I’ve read through the documentation/forums regarding LocalActiviies, as well as made some anecdotal observations from event histories. I’ve come to the conclusion that LocalActivities themselves do not demarcate a fully durable marker beyond the local worker instance, but rather ride on top of other events such as the completion of the current task. Is this accurate?

To put it more concretely, say I have a simple Workflow with 2 sequential activities where the second depends on the output of the first. If these are implemented as normal activities, the marker for activity 1 is naturally fully durable in the Temporal backend before the task for activity 2 is scheduled.

However, if they are LocalActivities, the markers for Activity 1 and 2 are queued up within the worker and are not sent to Temporal until, in this case, the workflow completes. Some failure scenarios may in fact re-invoke the Activities during replay. For instance, if the failure is in the worker after the local activities complete but before the worker completes the task.

Do I have this right?

That is correct, when you schedule a local activity, the SDK will immediately try to run it and schedule a local timer to a little less than the workflow task timeout. It will send any commands generated while processing the workflow task as soon as there is no more local activities to run or the timer elapses. Note that incomplete local activities are not recorded in history.

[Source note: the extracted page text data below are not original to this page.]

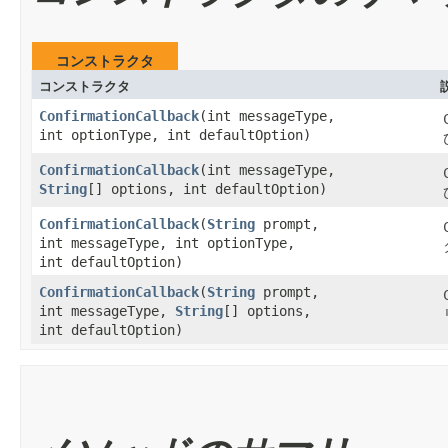
コンストラクタ
コンストラクタ
ConfirmationCallback
​(int messageType,
int optionType, int defaultOption)
ConfirmationCallback
​(int messageType,
String
[] options, int defaultOption)
ConfirmationCallback
​(
String
prompt,
int messageType, int optionType,
int defaultOption)
ConfirmationCallback
​(
String
prompt,
int messageType,
String
[] options,
int defaultOption)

Thanks for confirming @bergundy. At least for my use cases, having the activity marker be durable before return is important for correctness, so I’ll switch back to regular activities. It turns out that I was fooled initially into thinking normal activities performed materially worse for my use case (high-bandwidth) but I think I was being subject to the difference in timeout/retry behavior. Once I adjusted my timeouts for regular activities, the high-bandwidth use-case performs fine with normal activities, and I acquire the important durability property.

It does make me wonder how useful LocalActivities are in the face of the durability limitations. I’m sure I am just lacking imagination outside of my own use, but here are a few ways I can think of to enhance them at least for use cases similar to mine:

  1. Have an optional flag on the existing LocalActivity interface for recording the marker before the function returns
  2. Introducing a new semantic for invoking local-like activities but with durability guarantees.
  3. Introducing a barrier function that allows the workflow to explicitly indicate durability points (such as after invoking 1 or more local activities.

Having any of these options would have the benefits of LocalActivities when I know my local node has the activity code available and is short-lived. I.e. I can avoid the scheduling/data-movement penalty but yet still get the Temporal durability that makes the platform so powerful.

For (3), I wonder if using the existing await(true) would work?

The idea of letting users control durability for local SDK work (currently only activities) has come in internal discussions before. It’s really a tradeoff between latency/throughput and durability.
Since Temporal is a general purpose execution platform I think we have no choice but to give this control to the user eventually, I’m not sure what the API would look like though.